Task>
In the entries below, locate the line with "negocios que operan", then give again that line and all lines after it, exactly, with pictures omitted.

*** Records supplied ***

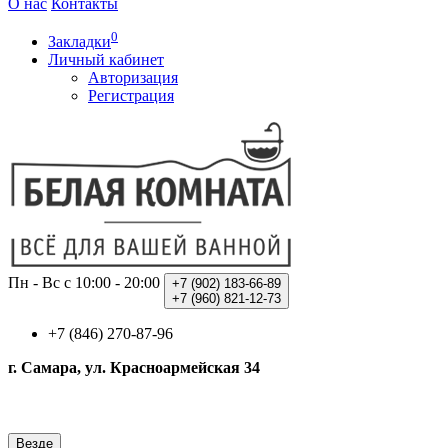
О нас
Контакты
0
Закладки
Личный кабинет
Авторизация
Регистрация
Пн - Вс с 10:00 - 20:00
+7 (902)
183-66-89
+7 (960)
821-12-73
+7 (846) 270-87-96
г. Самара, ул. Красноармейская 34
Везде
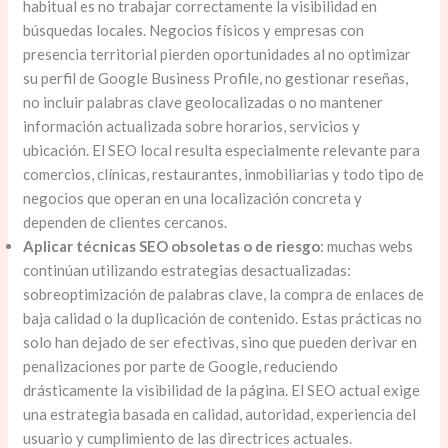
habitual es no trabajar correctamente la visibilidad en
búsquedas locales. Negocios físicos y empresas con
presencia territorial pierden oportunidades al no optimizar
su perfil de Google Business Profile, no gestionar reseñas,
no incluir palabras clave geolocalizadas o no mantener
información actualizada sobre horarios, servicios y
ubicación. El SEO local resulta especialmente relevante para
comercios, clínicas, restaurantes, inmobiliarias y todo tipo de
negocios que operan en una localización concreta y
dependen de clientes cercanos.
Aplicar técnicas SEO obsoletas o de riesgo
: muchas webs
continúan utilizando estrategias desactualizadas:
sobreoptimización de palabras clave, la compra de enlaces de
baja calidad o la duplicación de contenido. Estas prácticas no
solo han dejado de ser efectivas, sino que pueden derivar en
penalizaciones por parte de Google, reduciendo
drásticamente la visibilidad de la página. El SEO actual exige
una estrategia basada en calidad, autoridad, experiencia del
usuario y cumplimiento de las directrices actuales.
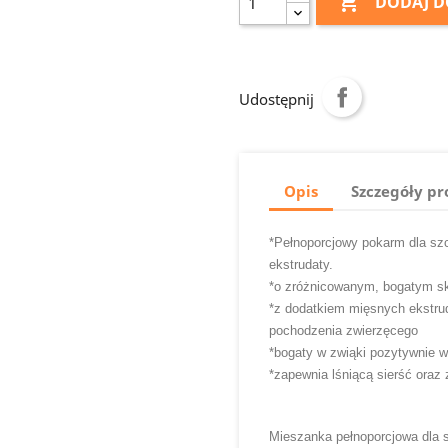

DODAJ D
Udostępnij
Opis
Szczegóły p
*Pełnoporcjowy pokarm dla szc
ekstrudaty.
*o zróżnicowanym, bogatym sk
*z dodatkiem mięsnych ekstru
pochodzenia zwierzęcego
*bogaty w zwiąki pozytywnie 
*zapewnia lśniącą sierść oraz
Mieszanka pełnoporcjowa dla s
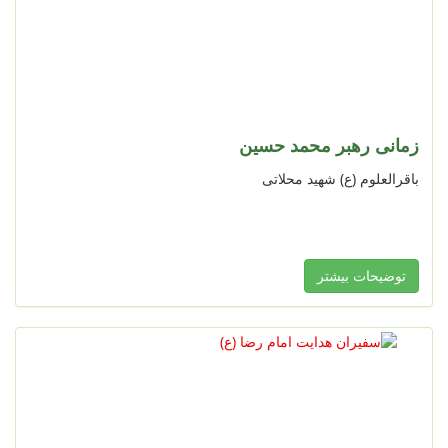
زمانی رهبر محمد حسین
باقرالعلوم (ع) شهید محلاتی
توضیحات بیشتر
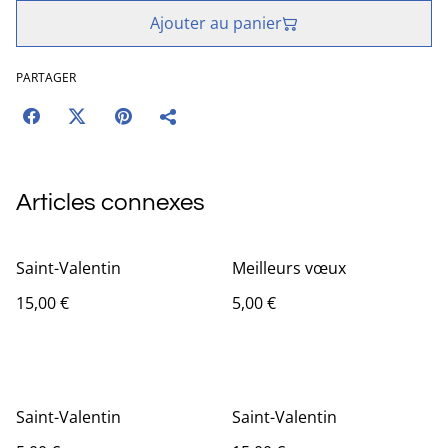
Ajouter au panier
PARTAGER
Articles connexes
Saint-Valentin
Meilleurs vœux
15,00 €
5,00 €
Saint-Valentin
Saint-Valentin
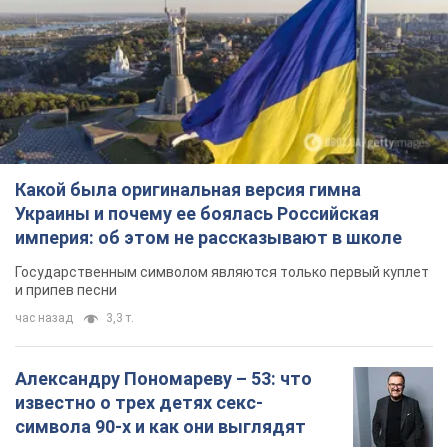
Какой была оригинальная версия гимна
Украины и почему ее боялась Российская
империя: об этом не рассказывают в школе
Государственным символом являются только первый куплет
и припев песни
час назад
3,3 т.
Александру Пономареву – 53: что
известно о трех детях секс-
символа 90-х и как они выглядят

*** End of Records supplied ***

Final answer>
negocios que operan en una localización concreta y
dependen de clientes cercanos.
Aplicar técnicas SEO obsoletas o de riesgo
: muchas webs
continúan utilizando estrategias desactualizadas:
sobreoptimización de palabras clave, la compra de enlaces de
baja calidad o la duplicación de contenido. Estas prácticas no
solo han dejado de ser efectivas, sino que pueden derivar en
penalizaciones por parte de Google, reduciendo
drásticamente la visibilidad de la página. El SEO actual exige
una estrategia basada en calidad, autoridad, experiencia del
usuario y cumplimiento de las directrices actuales.

DODAJ D
Udostępnij
Opis
Szczegóły p
*Pełnoporcjowy pokarm dla szc
ekstrudaty.
*o zróżnicowanym, bogatym sk
*z dodatkiem mięsnych ekstru
pochodzenia zwierzęcego
*bogaty w zwiąki pozytywnie 
*zapewnia lśniącą sierść oraz
Mieszanka pełnoporcjowa dla s
زمانی رهبر محمد حسین
باقرالعلوم (ع) شهید محلاتی
توضیحات بیشتر
Ajouter au panier
PARTAGER
Articles connexes
Saint-Valentin
Meilleurs vœux
15,00 €
5,00 €
Saint-Valentin
Saint-Valentin
Какой была оригинальная версия гимна
Украины и почему ее боялась Российская
империя: об этом не рассказывают в школе
Государственным символом являются только первый куплет
и припев песни
час назад
3,3 т.
Александру Пономареву – 53: что
известно о трех детях секс-
символа 90-х и как они выглядят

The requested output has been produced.